Problem description >>
Each line from the one containing "STORIE DI SUCCESSO" through the end of the data must be retyped exactly, and no other line.
Study material START
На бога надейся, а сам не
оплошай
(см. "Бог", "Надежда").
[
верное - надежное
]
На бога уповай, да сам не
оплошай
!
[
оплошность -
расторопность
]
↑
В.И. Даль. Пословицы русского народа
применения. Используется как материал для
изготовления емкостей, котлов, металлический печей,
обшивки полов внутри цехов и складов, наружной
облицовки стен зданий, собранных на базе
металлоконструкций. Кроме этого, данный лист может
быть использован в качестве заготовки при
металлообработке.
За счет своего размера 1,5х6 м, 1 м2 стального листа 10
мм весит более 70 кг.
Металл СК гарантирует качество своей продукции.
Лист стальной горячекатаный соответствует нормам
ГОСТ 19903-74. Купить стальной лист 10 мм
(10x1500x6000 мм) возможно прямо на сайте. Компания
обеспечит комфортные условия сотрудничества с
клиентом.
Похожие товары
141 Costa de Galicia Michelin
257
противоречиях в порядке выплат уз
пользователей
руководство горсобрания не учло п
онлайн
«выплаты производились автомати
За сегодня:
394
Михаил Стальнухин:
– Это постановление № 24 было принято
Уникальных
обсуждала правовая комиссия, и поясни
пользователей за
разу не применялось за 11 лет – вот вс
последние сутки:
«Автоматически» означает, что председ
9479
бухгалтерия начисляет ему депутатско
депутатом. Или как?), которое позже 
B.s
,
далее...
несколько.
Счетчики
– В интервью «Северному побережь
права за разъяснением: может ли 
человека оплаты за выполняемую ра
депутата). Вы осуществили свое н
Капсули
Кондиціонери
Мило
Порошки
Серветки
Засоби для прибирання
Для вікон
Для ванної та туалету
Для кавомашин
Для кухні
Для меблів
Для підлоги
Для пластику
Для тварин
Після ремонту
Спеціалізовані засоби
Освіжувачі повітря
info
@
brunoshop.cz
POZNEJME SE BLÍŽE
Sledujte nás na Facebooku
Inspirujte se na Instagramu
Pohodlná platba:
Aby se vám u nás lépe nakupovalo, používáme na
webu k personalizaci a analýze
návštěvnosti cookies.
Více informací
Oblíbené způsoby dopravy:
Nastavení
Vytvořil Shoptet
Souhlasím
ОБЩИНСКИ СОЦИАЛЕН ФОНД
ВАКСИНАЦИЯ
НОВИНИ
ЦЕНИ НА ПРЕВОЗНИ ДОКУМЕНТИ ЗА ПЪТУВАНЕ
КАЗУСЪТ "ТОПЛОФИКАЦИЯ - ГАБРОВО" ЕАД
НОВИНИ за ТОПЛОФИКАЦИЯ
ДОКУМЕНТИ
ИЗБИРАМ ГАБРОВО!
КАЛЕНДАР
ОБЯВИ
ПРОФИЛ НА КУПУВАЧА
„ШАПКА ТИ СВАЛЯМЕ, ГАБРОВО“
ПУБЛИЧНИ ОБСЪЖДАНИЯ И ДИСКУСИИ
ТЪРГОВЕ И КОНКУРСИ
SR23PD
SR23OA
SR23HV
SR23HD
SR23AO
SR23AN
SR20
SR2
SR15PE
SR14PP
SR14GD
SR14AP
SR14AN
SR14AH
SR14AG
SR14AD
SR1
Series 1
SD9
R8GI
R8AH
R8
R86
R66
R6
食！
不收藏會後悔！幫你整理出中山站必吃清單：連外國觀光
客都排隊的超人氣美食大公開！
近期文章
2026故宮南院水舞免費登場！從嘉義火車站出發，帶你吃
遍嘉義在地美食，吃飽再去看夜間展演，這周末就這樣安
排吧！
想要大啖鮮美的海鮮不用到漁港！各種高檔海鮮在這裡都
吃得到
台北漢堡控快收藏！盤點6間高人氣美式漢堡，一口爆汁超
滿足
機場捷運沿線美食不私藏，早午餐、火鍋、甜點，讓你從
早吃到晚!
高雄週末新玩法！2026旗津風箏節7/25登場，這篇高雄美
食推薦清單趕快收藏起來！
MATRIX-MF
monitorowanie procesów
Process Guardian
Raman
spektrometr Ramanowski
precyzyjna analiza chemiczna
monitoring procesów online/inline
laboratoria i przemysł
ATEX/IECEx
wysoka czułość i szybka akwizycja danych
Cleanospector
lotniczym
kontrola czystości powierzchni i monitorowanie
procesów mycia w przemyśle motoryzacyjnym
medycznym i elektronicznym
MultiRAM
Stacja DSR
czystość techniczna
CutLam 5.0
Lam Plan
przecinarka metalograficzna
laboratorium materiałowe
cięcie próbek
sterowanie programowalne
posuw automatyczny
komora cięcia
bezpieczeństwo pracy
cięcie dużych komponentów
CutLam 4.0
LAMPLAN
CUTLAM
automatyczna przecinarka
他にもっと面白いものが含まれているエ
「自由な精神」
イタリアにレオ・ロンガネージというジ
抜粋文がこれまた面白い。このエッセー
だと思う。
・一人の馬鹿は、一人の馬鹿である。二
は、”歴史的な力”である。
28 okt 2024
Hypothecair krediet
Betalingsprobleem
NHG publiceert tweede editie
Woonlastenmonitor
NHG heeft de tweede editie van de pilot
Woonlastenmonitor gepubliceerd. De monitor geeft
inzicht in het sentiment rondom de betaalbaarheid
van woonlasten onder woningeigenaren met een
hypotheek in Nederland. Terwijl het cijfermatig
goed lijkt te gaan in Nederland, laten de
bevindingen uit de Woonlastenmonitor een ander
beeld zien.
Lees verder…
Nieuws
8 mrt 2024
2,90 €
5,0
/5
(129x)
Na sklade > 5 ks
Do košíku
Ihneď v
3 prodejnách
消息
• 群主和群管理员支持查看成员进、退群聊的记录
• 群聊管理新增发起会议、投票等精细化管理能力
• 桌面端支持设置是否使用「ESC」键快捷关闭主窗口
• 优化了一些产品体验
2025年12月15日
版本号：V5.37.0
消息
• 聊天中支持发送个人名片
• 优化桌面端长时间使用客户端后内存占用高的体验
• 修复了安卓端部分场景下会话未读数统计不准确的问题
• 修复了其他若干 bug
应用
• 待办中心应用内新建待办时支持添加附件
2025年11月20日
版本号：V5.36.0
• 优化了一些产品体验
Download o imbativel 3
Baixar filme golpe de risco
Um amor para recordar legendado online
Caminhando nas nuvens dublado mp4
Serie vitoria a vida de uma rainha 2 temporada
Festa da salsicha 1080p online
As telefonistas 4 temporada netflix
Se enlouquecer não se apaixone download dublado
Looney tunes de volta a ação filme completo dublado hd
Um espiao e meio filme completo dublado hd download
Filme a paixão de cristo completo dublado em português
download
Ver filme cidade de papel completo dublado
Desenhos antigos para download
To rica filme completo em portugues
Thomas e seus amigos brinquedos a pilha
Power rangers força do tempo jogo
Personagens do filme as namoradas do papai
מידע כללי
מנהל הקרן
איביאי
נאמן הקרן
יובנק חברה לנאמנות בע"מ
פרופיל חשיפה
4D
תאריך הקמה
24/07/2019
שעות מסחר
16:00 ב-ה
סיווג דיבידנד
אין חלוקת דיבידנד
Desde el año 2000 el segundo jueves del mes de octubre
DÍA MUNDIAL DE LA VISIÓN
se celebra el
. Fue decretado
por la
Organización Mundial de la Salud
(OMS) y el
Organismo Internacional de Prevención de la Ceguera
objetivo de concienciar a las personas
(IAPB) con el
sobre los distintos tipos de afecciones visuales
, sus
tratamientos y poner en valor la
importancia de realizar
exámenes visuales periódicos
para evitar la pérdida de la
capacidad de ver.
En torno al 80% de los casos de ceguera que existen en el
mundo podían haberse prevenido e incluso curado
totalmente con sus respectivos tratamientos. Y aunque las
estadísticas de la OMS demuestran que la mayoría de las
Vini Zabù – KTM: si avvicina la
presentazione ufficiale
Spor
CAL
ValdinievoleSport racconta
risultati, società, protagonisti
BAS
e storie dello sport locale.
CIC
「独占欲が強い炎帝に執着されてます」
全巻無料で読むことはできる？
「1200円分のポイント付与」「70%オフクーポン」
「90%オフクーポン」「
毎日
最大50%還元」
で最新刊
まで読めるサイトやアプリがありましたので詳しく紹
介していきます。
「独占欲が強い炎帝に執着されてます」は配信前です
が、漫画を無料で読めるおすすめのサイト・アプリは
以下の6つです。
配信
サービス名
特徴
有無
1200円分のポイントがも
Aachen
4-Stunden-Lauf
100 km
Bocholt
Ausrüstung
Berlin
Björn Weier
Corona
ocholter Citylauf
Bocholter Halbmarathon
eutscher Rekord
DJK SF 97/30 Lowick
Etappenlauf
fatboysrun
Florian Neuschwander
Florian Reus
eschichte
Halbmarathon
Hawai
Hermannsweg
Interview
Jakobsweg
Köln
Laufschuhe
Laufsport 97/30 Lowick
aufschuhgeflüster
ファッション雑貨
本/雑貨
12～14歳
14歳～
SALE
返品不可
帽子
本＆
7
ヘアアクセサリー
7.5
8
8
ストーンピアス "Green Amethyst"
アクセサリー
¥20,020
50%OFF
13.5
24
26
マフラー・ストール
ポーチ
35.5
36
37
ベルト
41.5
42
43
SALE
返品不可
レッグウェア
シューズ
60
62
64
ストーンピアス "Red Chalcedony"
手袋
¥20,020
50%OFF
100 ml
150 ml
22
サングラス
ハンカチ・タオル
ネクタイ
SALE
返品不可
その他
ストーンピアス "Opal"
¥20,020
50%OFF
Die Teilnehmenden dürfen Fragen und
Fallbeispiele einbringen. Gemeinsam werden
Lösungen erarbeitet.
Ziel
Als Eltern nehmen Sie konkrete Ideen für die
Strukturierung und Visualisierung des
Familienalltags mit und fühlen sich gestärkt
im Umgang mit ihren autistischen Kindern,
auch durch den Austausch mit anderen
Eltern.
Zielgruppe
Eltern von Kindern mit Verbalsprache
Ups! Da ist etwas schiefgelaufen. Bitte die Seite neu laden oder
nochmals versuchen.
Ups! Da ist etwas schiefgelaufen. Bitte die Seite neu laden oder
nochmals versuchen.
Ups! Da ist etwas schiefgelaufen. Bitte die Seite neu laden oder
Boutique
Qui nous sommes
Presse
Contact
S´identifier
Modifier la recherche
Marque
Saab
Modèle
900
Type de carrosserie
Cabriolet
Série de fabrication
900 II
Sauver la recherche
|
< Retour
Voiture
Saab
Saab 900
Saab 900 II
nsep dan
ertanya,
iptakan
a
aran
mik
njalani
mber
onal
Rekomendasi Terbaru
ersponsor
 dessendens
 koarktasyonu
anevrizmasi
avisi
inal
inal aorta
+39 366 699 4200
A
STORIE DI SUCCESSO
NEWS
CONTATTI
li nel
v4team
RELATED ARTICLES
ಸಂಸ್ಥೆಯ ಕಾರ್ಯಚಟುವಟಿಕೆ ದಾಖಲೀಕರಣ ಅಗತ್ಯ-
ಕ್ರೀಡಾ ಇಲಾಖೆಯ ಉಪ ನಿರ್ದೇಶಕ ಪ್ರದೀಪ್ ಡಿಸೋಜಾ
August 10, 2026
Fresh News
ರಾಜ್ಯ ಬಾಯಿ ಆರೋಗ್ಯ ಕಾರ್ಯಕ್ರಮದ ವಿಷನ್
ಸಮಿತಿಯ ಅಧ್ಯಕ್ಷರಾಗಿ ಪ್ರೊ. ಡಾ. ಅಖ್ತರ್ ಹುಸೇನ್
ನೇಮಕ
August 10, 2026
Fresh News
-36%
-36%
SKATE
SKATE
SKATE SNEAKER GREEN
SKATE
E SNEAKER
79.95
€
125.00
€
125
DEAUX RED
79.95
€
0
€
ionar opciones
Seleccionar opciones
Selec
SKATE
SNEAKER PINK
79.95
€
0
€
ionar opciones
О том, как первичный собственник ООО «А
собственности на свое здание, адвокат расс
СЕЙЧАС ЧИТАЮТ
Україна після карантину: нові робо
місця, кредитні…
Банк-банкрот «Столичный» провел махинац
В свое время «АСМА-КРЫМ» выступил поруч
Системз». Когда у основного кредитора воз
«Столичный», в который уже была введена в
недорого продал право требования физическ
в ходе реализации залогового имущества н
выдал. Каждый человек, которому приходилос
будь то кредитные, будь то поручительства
Study material END
Output of the task >>
STORIE DI SUCCESSO
NEWS
CONTATTI
li nel
v4team
RELATED ARTICLES
ಸಂಸ್ಥೆಯ ಕಾರ್ಯಚಟುವಟಿಕೆ ದಾಖಲೀಕರಣ ಅಗತ್ಯ-
ಕ್ರೀಡಾ ಇಲಾಖೆಯ ಉಪ ನಿರ್ದೇಶಕ ಪ್ರದೀಪ್ ಡಿಸೋಜಾ
August 10, 2026
Fresh News
ರಾಜ್ಯ ಬಾಯಿ ಆರೋಗ್ಯ ಕಾರ್ಯಕ್ರಮದ ವಿಷನ್
ಸಮಿತಿಯ ಅಧ್ಯಕ್ಷರಾಗಿ ಪ್ರೊ. ಡಾ. ಅಖ್ತರ್ ಹುಸೇನ್
ನೇಮಕ
August 10, 2026
Fresh News
-36%
-36%
SKATE
SKATE
SKATE SNEAKER GREEN
SKATE
E SNEAKER
79.95
€
125.00
€
125
DEAUX RED
79.95
€
0
€
ionar opciones
Seleccionar opciones
Selec
SKATE
SNEAKER PINK
79.95
€
0
€
ionar opciones
О том, как первичный собственник ООО «А
собственности на свое здание, адвокат расс
СЕЙЧАС ЧИТАЮТ
Україна після карантину: нові робо
місця, кредитні…
Банк-банкрот «Столичный» провел махинац
В свое время «АСМА-КРЫМ» выступил поруч
Системз». Когда у основного кредитора воз
«Столичный», в который уже была введена в
недорого продал право требования физическ
в ходе реализации залогового имущества н
выдал. Каждый человек, которому приходилос
будь то кредитные, будь то поручительства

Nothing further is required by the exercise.